MYANMAR - Rohingya merupakan komunitas Muslim minoritas di Negara Bagian Rakhine (Arakan), Myanmar (Burma). Mereka diusir ke kamp-kamp pengungsi di Bangladesh dan negara lain.
Mengutip Wikipedia, Pemerintah Myanmar menganggap Rohingya sebagai imigran kolonial Inggris dan pascakolonial dari Chittagong di Bangladesh. Selain itu, pemerintah tidak mengakui istilah 'Rohingya' dan menyebutnya sebagai etnis Benggala.
Seorang sejarawan, Khalilur Rahman, mengatakan 'Rohingya' berasal dari bahasa Arab, 'Rahma' yang berarti pengampunan. Sejarawan itu menelusuri peristiwa kapal Arab yang terdampar di Pulau Ramree pada abad ke-8.

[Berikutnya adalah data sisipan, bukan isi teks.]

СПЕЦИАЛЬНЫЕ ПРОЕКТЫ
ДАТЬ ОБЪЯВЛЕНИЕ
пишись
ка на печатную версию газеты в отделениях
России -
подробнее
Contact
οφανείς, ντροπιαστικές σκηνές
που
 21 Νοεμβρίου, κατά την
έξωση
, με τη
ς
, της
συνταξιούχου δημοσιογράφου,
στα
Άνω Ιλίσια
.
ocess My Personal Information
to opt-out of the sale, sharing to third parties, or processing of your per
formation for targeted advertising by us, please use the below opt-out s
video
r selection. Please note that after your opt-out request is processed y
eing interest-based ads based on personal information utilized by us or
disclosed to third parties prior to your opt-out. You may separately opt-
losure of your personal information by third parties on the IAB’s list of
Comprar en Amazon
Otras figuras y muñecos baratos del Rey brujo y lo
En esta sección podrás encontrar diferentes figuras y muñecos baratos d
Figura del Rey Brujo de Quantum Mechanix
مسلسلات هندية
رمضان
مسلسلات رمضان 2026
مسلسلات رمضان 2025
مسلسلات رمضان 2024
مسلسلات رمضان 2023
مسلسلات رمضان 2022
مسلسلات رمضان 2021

Pada saat itu para pedagang keturunan Arab terancam hukuman mati oleh Raja Arakan. Mereka berteriak 'Rahma' dan penduduk Arakan kesulitan menyebut kata tersebut. Kata tersebut berubah menjadi 'Rorang' dan akhirnya menjadi 'Rohingya'.
Sejarah tersebut ditepis mantan Presiden dan Sekretaris Konferensi Muslim Arakan, Jahiruddin Ahmed dan Nazir Ahmed. Kapal yang terdampar di Ramree adalah milik warga Rohingya yang sesungguhnya, yang merupakan keturunan Afghanistan yang tinggal di Ruha.

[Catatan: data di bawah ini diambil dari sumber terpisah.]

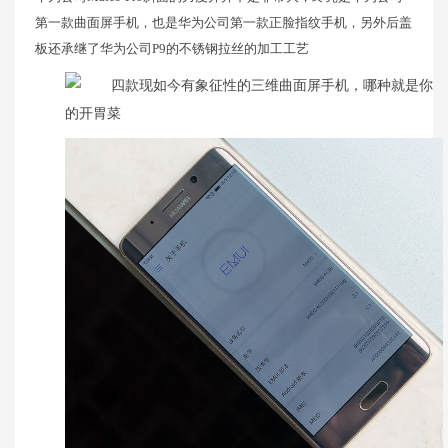
第一款曲面屏手机，也是华为公司第一款正脸指纹手机，另外后盖
板还承继了华为公司P9的不锈钢拉丝的加工工艺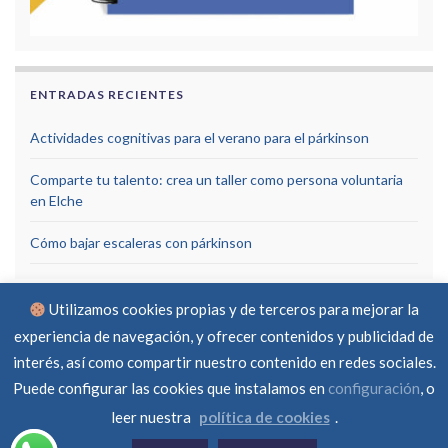
ENTRADAS RECIENTES
Actividades cognitivas para el verano para el párkinson
Comparte tu talento: crea un taller como persona voluntaria
en Elche
Cómo bajar escaleras con párkinson
Utilizamos cookies propias y de terceros para mejorar la
experiencia de navegación, y ofrecer contenidos y publicidad de
interés, así como compartir nuestro contenido en redes sociales.
Puede configurar las cookies que instalamos en
configuración
, o
Aviso Legal
Política de privacidad
Política de cookies
RGPD
Contacto
leer nuestra
política de cookies
.
© Asociación Parkinson Elche 2026 -
Created by
ferraba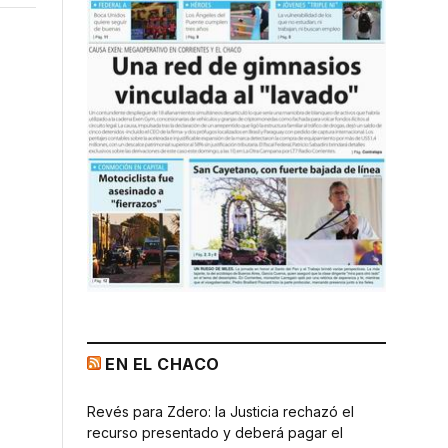
EN EL CHACO
Revés para Zdero: la Justicia rechazó el
recurso presentado y deberá pagar el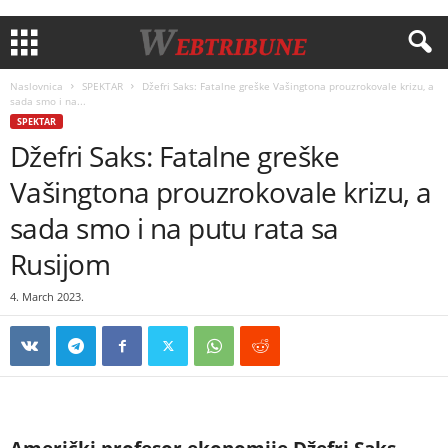
Naslovnica
SPEKTAR
Džefri Saks: Fatalne greške Vašingtona prouzrokovale krizu, a
sada smo i na...
SPEKTAR
Džefri Saks: Fatalne greške
Vašingtona prouzrokovale krizu, a
sada smo i na putu rata sa
Rusijom
4. March 2023.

Mengutip sumber lain, istilah modern Rohingya muncul dari istilah kolonial dan pra-kolonial Rooinga dan Rwangya. Mereka dikenal sebagai rui hang gya dalam bahasa Burma. Sedangkan mereka disebut Rohingga dalam basa Bengali.
Penggunaan istilah Rohingya berasal dari Rakhanga atau Roshanga, untuk negara bagian Arakan yang kemudian bermakna "Penduduk Rohang" nama Muslim Awal Untuk Arakan.

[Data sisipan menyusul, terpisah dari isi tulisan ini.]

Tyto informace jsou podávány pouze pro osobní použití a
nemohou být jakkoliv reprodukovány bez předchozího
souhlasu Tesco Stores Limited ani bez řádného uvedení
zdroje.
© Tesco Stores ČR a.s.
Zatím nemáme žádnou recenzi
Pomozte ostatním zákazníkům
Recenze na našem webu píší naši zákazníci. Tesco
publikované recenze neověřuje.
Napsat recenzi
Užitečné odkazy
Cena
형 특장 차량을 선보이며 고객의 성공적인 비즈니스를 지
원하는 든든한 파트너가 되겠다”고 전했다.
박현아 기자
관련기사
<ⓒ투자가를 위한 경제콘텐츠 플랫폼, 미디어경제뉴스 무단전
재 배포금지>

British Raj telah mendokumentasikan istilah Rohingya. Di antara kelompok penduduk asli Arakan, Muhammedans yang menetap lama di Arakan menyebut dirinya Rooinga atau penduduk asli Arakan.
Seorang teolog dan sarjana Alkitab, Johann Severin Vater, mencantumkan "Ruinga" sebagai kelompok etnis dengan bahasa yang berbeda, dalam ringkasan yang diterbitkan dalam bahasa Jerman.
Rohingya disebut sebagai "orang Chittagonian" selama masa kolonial Inggris. Menurut ahli sejarah, Jacques Leider, sebutan "Orang Bengali" bukanlah hal kontroversi pada masa itu.
Seorang antropolog, Christina Fink, menggunakan istilah Rohingya sebagai tanda politik. Diyakini bahwa Rohingya adalah gerakan politik tahun 1950an untuk menciptakan Zona Muslim Otonom di Rakhine.
Istilah Rohingya digunakan oleh Perdana Menteri U Nu dalam pidato radio ketika Burma menjadi negara demokrasi pada 1948 hingga 1962. Pidatonya menjadi bagian dari upaya pembangunan perdamaian di Wilayah Perbatasan Mayu.
Menyebut laporan pihak UNHCR, Operasi Raja Naga menyebabkan sebagian warga mengungsi, yang dijuluki sebagai "Muslim Bengali". Istilah Rohingya baru dipergunakan secara umum pada 1990an.
Hingga saat ini pemerintah Myanmar menolak keberadaan Rohingya, dan memaksa mereka untuk mengidentifikasikan diri sebagai Bengali. Akibatnya hak-hak kemanusiaan dan kewarganegaraan mereka tidak dipenuhi.